Die Hoffnungen ruhen vor allem auf dem Olympiadritten Dimitrij Ovtcharov, der sich in Bolls angestammter Rolle als Leitwolf beweisen muss und will. Die Marschrichtung gibt Boll höchstpersönlich vor. "Auch ohne mich kann die Mannschaft den Titel wieder gewinnen", sagt der 16-malige Europameister.
Das Team von Bundestrainer Jörg Roßkopf geht bei den Titelkämpfen in Schwechat vor den Toren Wiens auf die Jagd nach dem 39 Jahre alten Rekord der Schweden, die seinerzeit sechsmal in Folge Mannschafts-Europameister waren. Als seinen eigenen Nachfolger sieht Boll, der seit 2007 fünf von sechs EM-Titel gewann, in erster Linie Ovtcharov: "Im Einzel heißt es jetzt ganz klar: Go, Dima, go!"
Ovtcharov scheut den von Boll aufgebauten Druck keineswegs. "Wir haben auch ohne Timo Chancen auf den Mannschafts-Titel", sagt der 25-Jährige und demonstriert gelassenes Selbstbewusstsein: "Wenn ich zu meinem Spiel finden und mein Potenzial abrufen kann, bin ich der beste Mann im Feld. Es muss mein Anspruch sein, den Titel zu holen."

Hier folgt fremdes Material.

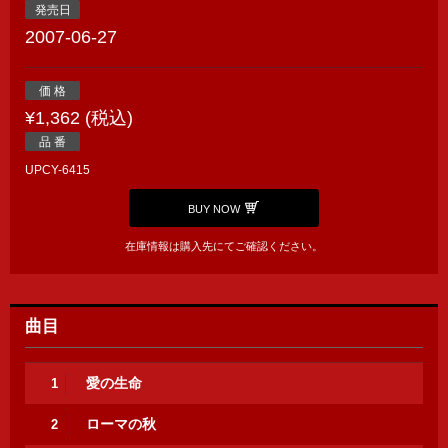
発売日
2007-06-27
価 格
¥1,362 (税込)
品 番
UPCY-6415
BUY NOW
在庫情報は購入先にてご確認ください。
曲目
愛の生命
1
ローマの秋
2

Ovtcharov hinter Boll derzeit bester Nicht-Chinese
Als Nummer sechs der Welt ist Ovtcharov hinter Boll der beste Nicht-Chinese im Ranking. Seine schwarze EM-Serie ohne Einzelmedaille seit seinem Debüt 2007 in Belgrad (Bronze) empfindet der Rechtshänder in Diensten des russischen Champions-League-Siegers Fakel Orenburg nicht als Bürde: "Seit Olympia habe ich eine gewisse Ruhe. Wenn es nicht klappt, probiere ich es wieder und wieder. In bin ja zum Glück noch keine 40 Jahre alt."
Eine ebenfalls sechsjährige Durststrecke wollen die DTTB-Damen im Mannschafts-Wettbewerb beenden. Kristin Silbereisen (Berlin), die ein mit vier gebürtigen Chinesinnen gespicktes Team anführt, unterstreicht die Ansprüche nachdrücklich: "Wir haben eigentlich das beste Team in Europa."
Tatsächlich gehört ein ganzes Quartett der deutschen EM-Fahrerinnen zu den Top Ten in Europa, zudem braucht die Mannschaft von Bundestrainerin Jie Schöpp nur einen einzigen Sieg für den Sprung auf das Podest. Dennoch ist eine Medaille oder gar der erste Titel seit 1998 für Silbereisen kein Selbstläufer: "Es kann so viel passieren."